Juggling the endless demands of motherhood is super hard, but I am here to relieve some of your burden and give you some tips that can help.
Firstly, there is a big difference between stress and stressors.
Stressors are the things stressing you out. Stress is the emotional and physical reaction you have in response to the stressor. You may not be able to change the stressor, but you can deal with the stress while the stressor is ongoing – and that my friend is GREAT news.
The human body was built to deal with acute stressors – like predators appearing out of nowhere to eat us. We were designed to drop everything and focus on nothing but survival in that moment. That means super charging our muscles so that they can run and we can flee, that means being instantly pumped full of adrenalin and other wonderful hormones that can help us get out of this situation alive. In those moments of stress and problem-solving, our bodies were also designed to switch off unnecessary things like learning, sex-drive, and immune function.
We, as humans, are amazing. We are survivors.
The thing is, nowadays the stressors in our lives aren’t lions chasing us. They are chronic ongoing stressors, like deadlines, road-rage, snarky neighbours, to-do lists, and feeling like there’s not enough hours in the day for all our tasks.
If our body is in survival mode or fight-flight-freeze mode for too long we start to feel the consequences. It starts to affect our mood, our sex-drive, our immunity.
Why am I telling you all this?
Because we can’t always change the stressors – but we can change how our body feels about them.
Easy steps you can do to change your body state quickly are tensing all your muscles for 10 seconds and then releasing. Do this a couple of times in a row and it can help release some of the tightness you’re feeling and sending your brain a message that the threat is gone, your body is allowed to relax now.
Physical movement is also great way to do this – so whether you’re into dance, karate, circuit training, running or yoga…using your body can help deal with stress.
Once some of that body tension is out, breathing exercises can really benefit you too. Again, changing your breathing can demonstrate to your body that you are safe and there’s no need to keep pumping stress-hormones.
Also, in order to prevent yourself from even getting to the point of burn-out, self-care is necessary.
I can almost feel you rolling your eyes right now. Who has time for self-care? When we are as busy as we are, there’s no time for anything but the bare necessities. When you’re running from task to task, appointment to appointment, who has time for a massage or a bubble bath?
The truth is self-care isn’t all about bubble baths and pedicures.
Self-care is creating a life that you don’t need to escape from.

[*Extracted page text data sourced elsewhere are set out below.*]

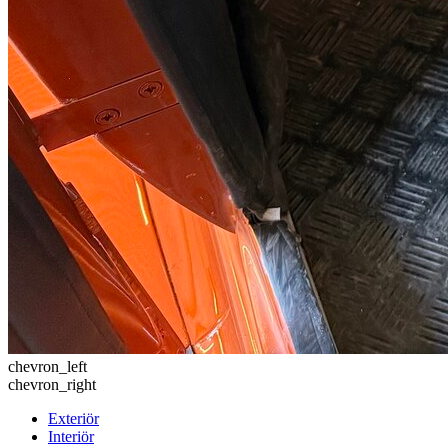
chevron_left
chevron_right
Exteriör
Interiör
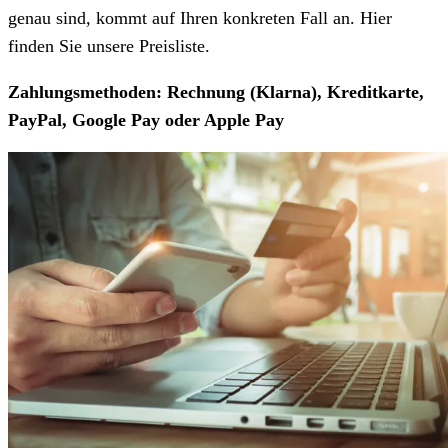
genau sind, kommt auf Ihren konkreten Fall an. Hier
finden Sie unsere Preisliste.
Zahlungsmethoden: Rechnung (Klarna), Kreditkarte,
PayPal, Google Pay oder Apple Pay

It’s saying no to certain things so that you don’t overload yourself, and learning to prioritise your time differently. It’s looking after yourself and realising that relaxation is as important as breathing to your physical health. It is showing your body that there is no threat or predator so it’s safe for you to relax and switch back into learning and optimal immune function mode. Otherwise our health suffers, and if we burn out we are no good to anyone else. Better to look after yourself early mama, before it’s too late and you can’t function at all. You’ve got to fill your own cup so that you can better pour and give to others. Running on empty doesn’t help you or anyone else. Also, by looking after yourself you are teaching your children a valuable skill – how to listen to what their bodies are telling them they need. They learn by our role-modelling.
It’s learning to tune into how you’re feeling inside. When you are exhausted, that is not the time to volunteer to be the one to bake 140 cupcakes for the school bake sale or the one sewing costumes for the school play. Cut back on your tasks for the week when you feel yourself getting over-tired.